Wan Zhongyu, Wang Quan-De, Liu Dongchang, Liang Jinhu
Low Carbon Energy Institute and School of Chemical Engineering, China University of Mining and Technology, Xuzhou, 221008, People's Republic of China.
Department of Physics, Sungkyunkwan University, Suwon 16419, Korea.
Phys Chem Chem Phys. 2021 Jul 28;23(29):15675-15684. doi: 10.1039/d1cp02066h.

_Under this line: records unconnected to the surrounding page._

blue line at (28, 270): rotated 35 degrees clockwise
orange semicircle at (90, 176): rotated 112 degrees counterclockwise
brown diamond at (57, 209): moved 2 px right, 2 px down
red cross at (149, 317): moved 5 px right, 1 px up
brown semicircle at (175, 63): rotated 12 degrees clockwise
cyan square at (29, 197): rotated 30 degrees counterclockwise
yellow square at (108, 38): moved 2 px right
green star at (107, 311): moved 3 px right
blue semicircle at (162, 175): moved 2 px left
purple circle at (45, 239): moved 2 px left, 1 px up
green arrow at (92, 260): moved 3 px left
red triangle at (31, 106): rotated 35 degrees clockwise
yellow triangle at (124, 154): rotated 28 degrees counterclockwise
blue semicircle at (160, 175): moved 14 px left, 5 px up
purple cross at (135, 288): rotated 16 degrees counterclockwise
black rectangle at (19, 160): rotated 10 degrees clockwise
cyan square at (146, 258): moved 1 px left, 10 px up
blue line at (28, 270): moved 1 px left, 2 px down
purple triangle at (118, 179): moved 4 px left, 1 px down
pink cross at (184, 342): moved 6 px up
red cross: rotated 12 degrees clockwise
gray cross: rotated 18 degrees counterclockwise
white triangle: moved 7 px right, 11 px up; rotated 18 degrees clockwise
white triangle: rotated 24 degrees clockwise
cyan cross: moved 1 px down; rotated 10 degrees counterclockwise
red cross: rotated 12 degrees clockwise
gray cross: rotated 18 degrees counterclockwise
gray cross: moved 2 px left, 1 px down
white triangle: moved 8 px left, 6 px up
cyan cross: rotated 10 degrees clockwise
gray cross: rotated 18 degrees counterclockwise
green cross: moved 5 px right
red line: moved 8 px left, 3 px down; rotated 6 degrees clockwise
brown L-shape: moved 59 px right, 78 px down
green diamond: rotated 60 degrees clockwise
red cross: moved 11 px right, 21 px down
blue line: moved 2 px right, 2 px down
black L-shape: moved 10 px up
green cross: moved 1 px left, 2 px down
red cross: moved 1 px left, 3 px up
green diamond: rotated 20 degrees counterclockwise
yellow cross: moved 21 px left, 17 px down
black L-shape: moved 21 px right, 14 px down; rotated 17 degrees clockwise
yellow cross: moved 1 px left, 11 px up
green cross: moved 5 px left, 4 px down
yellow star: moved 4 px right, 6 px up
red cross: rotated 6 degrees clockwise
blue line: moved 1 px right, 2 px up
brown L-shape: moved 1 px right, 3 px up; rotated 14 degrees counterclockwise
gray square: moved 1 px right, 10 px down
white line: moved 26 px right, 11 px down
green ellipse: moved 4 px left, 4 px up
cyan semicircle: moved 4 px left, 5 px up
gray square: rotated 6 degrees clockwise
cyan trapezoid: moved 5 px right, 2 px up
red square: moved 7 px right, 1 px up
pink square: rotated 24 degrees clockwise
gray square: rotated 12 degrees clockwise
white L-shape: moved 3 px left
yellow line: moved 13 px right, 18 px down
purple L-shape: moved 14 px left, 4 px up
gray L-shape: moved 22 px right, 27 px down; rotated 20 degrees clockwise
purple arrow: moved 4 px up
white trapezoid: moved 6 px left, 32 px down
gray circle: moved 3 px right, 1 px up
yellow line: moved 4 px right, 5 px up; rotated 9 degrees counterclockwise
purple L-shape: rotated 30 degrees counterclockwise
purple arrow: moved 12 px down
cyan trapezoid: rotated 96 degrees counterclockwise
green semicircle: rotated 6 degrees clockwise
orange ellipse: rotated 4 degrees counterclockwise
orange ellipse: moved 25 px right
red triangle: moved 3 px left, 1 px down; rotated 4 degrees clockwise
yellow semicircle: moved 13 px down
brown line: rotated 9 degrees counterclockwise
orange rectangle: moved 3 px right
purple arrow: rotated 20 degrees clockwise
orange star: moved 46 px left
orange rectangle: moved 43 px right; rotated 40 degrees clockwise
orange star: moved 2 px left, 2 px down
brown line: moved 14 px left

Metal oxides are widely used in the fields of chemistry, physics and materials science. Oxygen vacancy formation energy is a key parameter to describe the chemical, mechanical, and thermodynamic properties of metal oxides. How to acquire quickly and accurately oxygen vacancy formation energy remains a challenge for both experimental and theoretical researchers. Herein, we propose a machine learning model for the prediction of oxygen vacancy formation energy via data-driven analysis and the definition of simple descriptors. Starting with the database containing oxygen vacancy formation energies for 1750 metal oxides with enough structural diversity, new descriptors that effectively avoid the defects of molecular fingerprints, molecular graphic descriptors and site descriptors are defined. The descriptors have obvious physical meanings and wide practicability. Multiple linear regression analysis is then used to screen important features for machine learning model development, and two strongly associated features are obtained. The selected descriptors are used as input for the training of 21 machine learning models to select and develop the most accurate machine learning model. Finally, it is shown that the least squares support vector regression method exhibits the best performance for accurate prediction of the targeted oxygen vacancy formation energy through systematic error analysis, and the prediction accuracy is also verified by the external dataset. Our work establishes a novel and simple computational approach for accurate prediction of the oxygen vacancy formation energy of metal oxides and highlights the availability of data-driven analysis for metal oxide material research.
金属氧化物广泛应用于化学、物理和材料科学领域。氧空位形成能是描述金属氧化物化学、机械和热力学性质的关键参数。如何快速准确地获取氧空位形成能,对实验和理论研究人员来说仍然是一个挑战。在此,我们通过数据驱动分析和简单描述符的定义,提出了一种用于预测氧空位形成能的机器学习模型。从包含1750种具有足够结构多样性的金属氧化物的氧空位形成能的数据库出发,定义了有效避免分子指纹、分子图形描述符和位点描述符缺陷的新描述符。这些描述符具有明显的物理意义和广泛的实用性。然后使用多元线性回归分析来筛选用于机器学习模型开发的重要特征,并获得两个强相关特征。所选描述符用作训练21个机器学习模型的输入,以选择和开发最准确的机器学习模型。最后,通过系统误差分析表明,最小二乘支持向量回归方法在准确预测目标氧空位形成能方面表现出最佳性能,并且外部数据集也验证了预测准确性。我们的工作建立了一种新颖且简单的计算方法来准确预测金属氧化物的氧空位形成能,并突出了数据驱动分析在金属氧化物材料研究中的可用性。